Mountain in New Zealand

Mount Burns is a 2746 metre mountain in New Zealand.

==Description==
Mount Burns is located on the crest or Main Divide of the Southern Alps and is situated on the boundary shared by the Canterbury and West Coast Regions of the South Island. This peak is situated 9 km west of Mount Cook Village and set on the southern boundary of Aoraki / Mount Cook National Park. Precipitation runoff from the mountain drains west into the headwaters of the Landsborough River, and east to the Hooker River. Topographic relief is significant as the summit rises 1150. m above McKerrow Glacier in 1.5 kilometre. The nearest higher peak is Mount Sefton, eight kilometres to the north-northeast. The mountain's namesake is not documented, however the Poet Glacier on the west slope hints that Robert Burns could be who the mountain is named after.

==Climbing==
The first ascent of the summit was made in 1909 by Alec and Peter Graham, Bernard Head, Darby Thomson, and Lawrence Earle via the McKerrow Face.
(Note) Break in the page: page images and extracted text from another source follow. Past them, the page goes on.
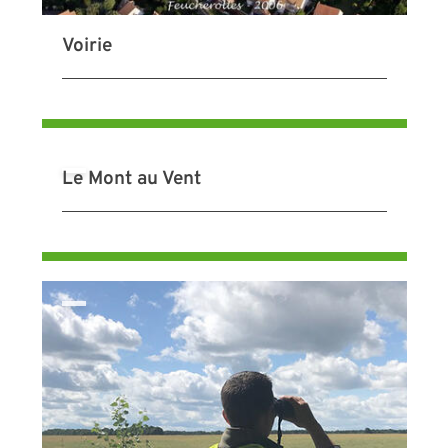
Voirie
Le Mont au Vent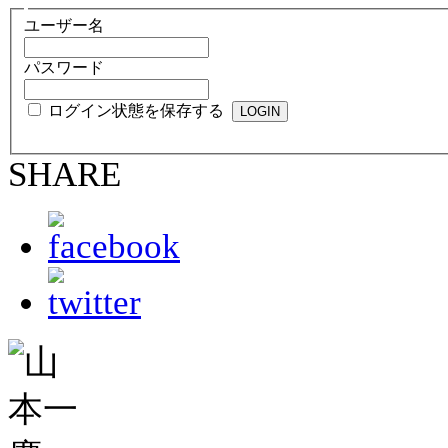
ユーザー名
パスワード
ログイン状態を保存する
SHARE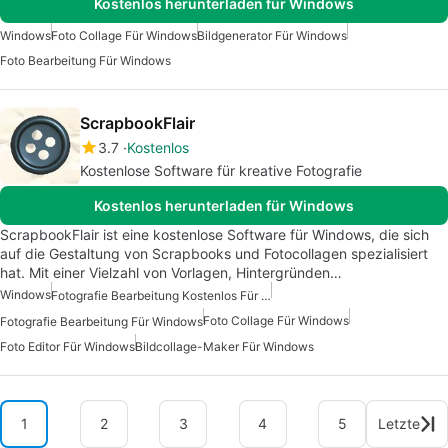
Kostenlos herunterladen für Windows
Windows
Foto Collage Für Windows
Bildgenerator Für Windows
Foto Bearbeitung Für Windows
ScrapbookFlair
3.7
Kostenlos
Kostenlose Software für kreative Fotografie
Kostenlos herunterladen für Windows
ScrapbookFlair ist eine kostenlose Software für Windows, die sich
auf die Gestaltung von Scrapbooks und Fotocollagen spezialisiert
hat. Mit einer Vielzahl von Vorlagen, Hintergründen…
Windows
Fotografie Bearbeitung Kostenlos Für Windows
Foto Collage Für Windows
Fotografie Bearbeitung Für Windows
Foto Editor Für Windows
Bildcollage-Maker Für Windows
1
2
3
4
5
Letzte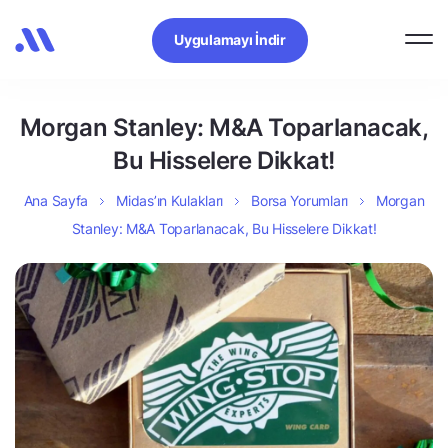
Uygulamayı İndir
Morgan Stanley: M&A Toparlanacak,
Bu Hisselere Dikkat!
Ana Sayfa
Midas’ın Kulakları
Borsa Yorumları
Morgan
Stanley: M&A Toparlanacak, Bu Hisselere Dikkat!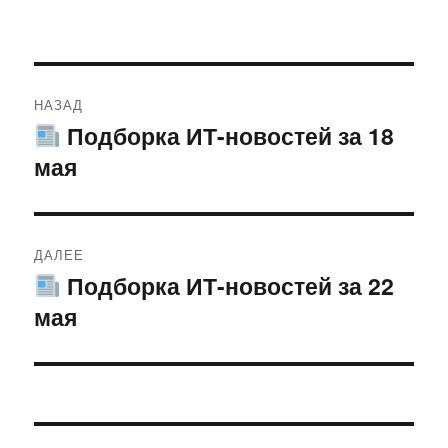
Навигация
НАЗАД
по
Подборка ИТ-новостей за 18
Предыдущая
мая
запись:
записям
ДАЛЕЕ
Подборка ИТ-новостей за 22
Следующая
мая
запись: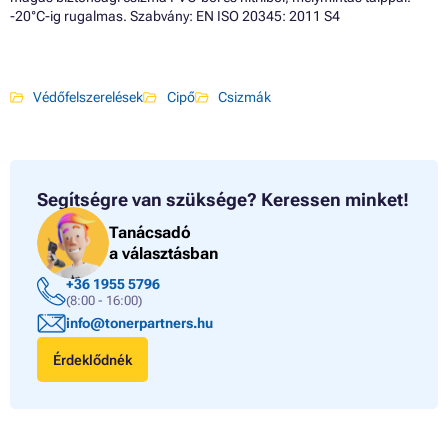
-20°C-ig rugalmas. Szabvány: EN ISO 20345: 2011 S4
Védőfelszerelések
Cipő
Csizmák
Segítségre van szüksége?
Keressen minket!
Tanácsadó
a választásban
+36 1955 5796
(8:00 - 16:00)
info@tonerpartners.hu
Érdeklődnék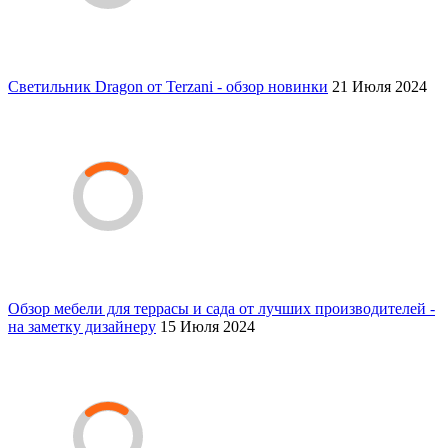
Светильник Dragon от Terzani - обзор новинки
21 Июля 2024
Обзор мебели для террасы и сада от лучших производителей -
на заметку дизайнеру
15 Июля 2024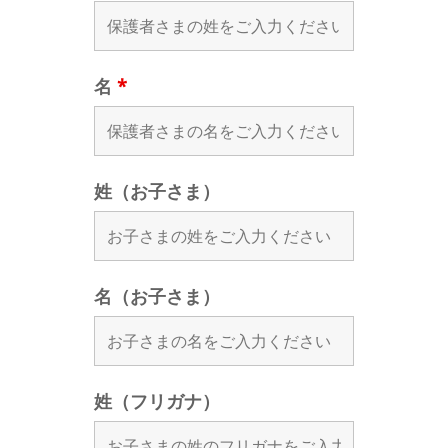
名
*
姓（お子さま）
名（お子さま）
姓（フリガナ）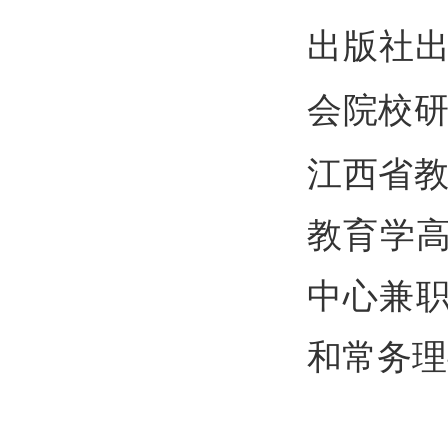
出版社
会院校
江西省教
教育学高
中心兼
和常务理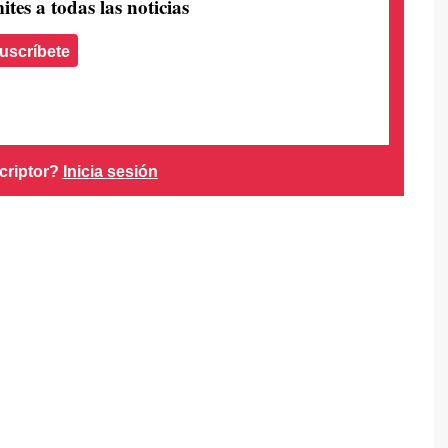
ites a todas las noticias
uscríbete
criptor?
Inicia sesión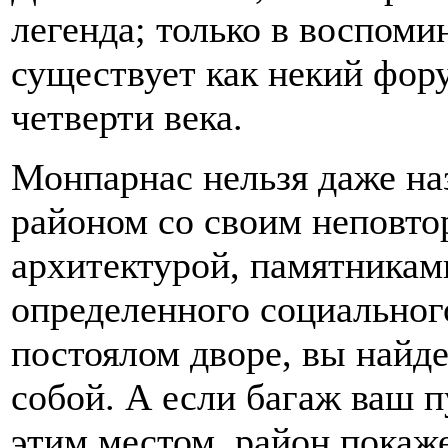
легенда; только в воспоми
существует как некий фор
четверти века.
Монпарнас нельзя даже на
районом со своим неповто
архитектурой, памятникам
определенного социального
постоялом дворе, вы найде
собой. А если багаж ваш п
этим местом, район покаже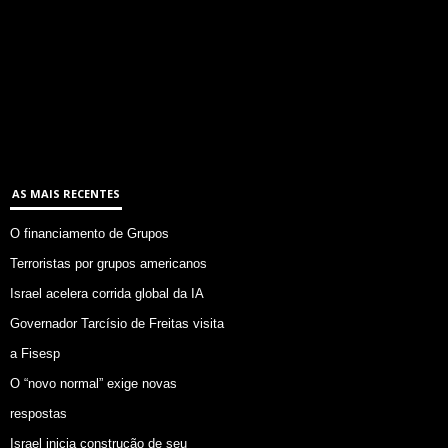
AS MAIS RECENTES
O financiamento de Grupos
Terroristas por grupos americanos
Israel acelera corrida global da IA
Governador Tarcísio de Freitas visita
a Fisesp
O “novo normal” exige novas
respostas
Israel inicia construção de seu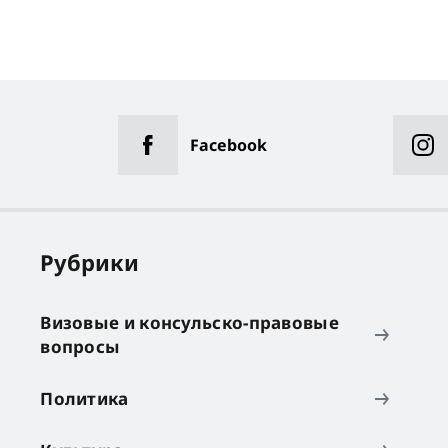
Facebook
Рубрики
Визовые и консульско-правовые
вопросы
Политика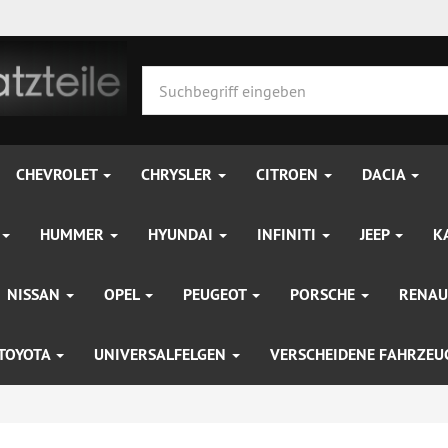
CHEVROLET
CHRYSLER
CITROEN
DACIA
HUMMER
HYUNDAI
INFINITI
JEEP
K
NISSAN
OPEL
PEUGEOT
PORSCHE
RENAU
TOYOTA
UNIVERSALFELGEN
VERSCHEIDENE FAHRZE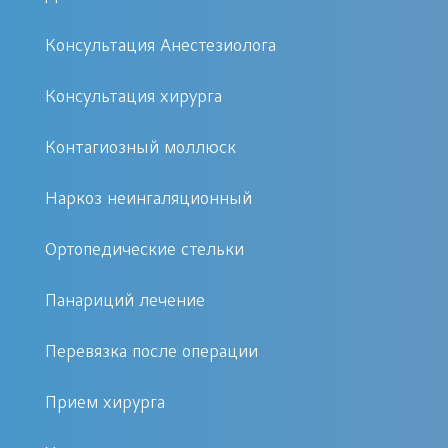
Удаление гигромы рекомендуется при
Консультация Анестезиолога
следующих состояниях:
Консультация хирурга
Болезненность при движении
Контагиозный моллюск
Наличие косметического
дефекта
Наркоз неингаляционный
Резкий рост гигромы
Воспаление или нарушение
Ортопедические стельки
функции сустава
Панариций лечение
Как проходит процедура удаления
Перевязка после операции
гигромы
Прием хирурга
Процедура проводится под местной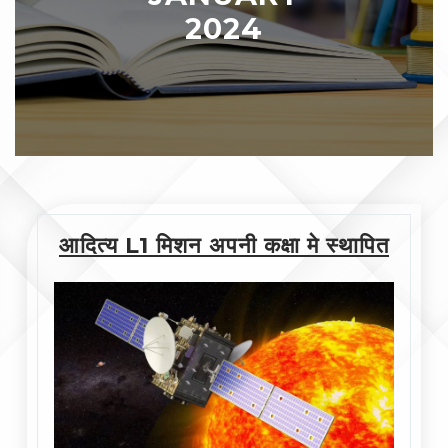
2024
आदित्य L1 मिशन अपनी कक्षा मे स्थापित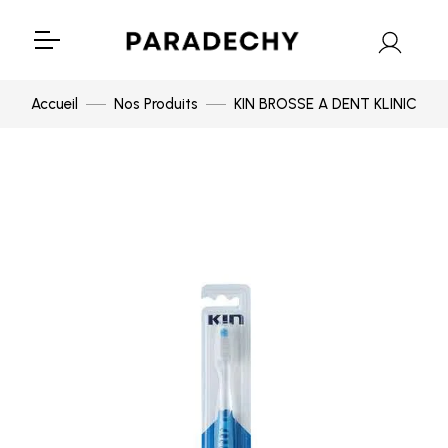
Accueil
Nos Produits
KIN BROSSE A DENT KLINIC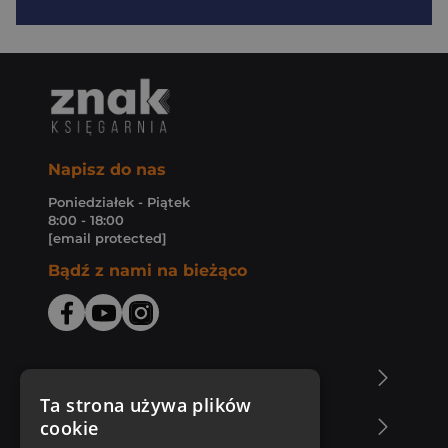
Napisz do nas
Poniedziałek - Piątek
8:00 - 18:00
[email protected]
Bądź z nami na bieżąco
O Księgarni Znak
Ta strona używa plików
cookie
Zakupy u nas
Other climbing routes with the first ascents:

- Welchman Glacier Route – Peter Graham, Samuel Turner – (1914)
- Watchtower (South West) Ridge – H.T. Barcham, Ash Cunningham, A. Witten-Hannah – (1952)
- South Face – Brian Weedon, Richard Schmidt – (1980)
- North West Ridge – Rob Frost, Kieran Parsons – (2013)

==Climate==
Based on the Köppen climate classification, Mount Burns is located in a marine west coast (Cfb) climate zone, with a subpolar oceanic climate (Cfc) at the summit. Prevailing westerly winds blow moist air from the Tasman Sea onto the mountains, where the air is forced upward by the mountains (orographic lift), causing moisture to drop in the form of rain or snow. This climate supports the Welchman, Bannie, and Poet glaciers on the slopes of the peak. The months of December through February offer the most favourable weather for viewing or climbing this peak.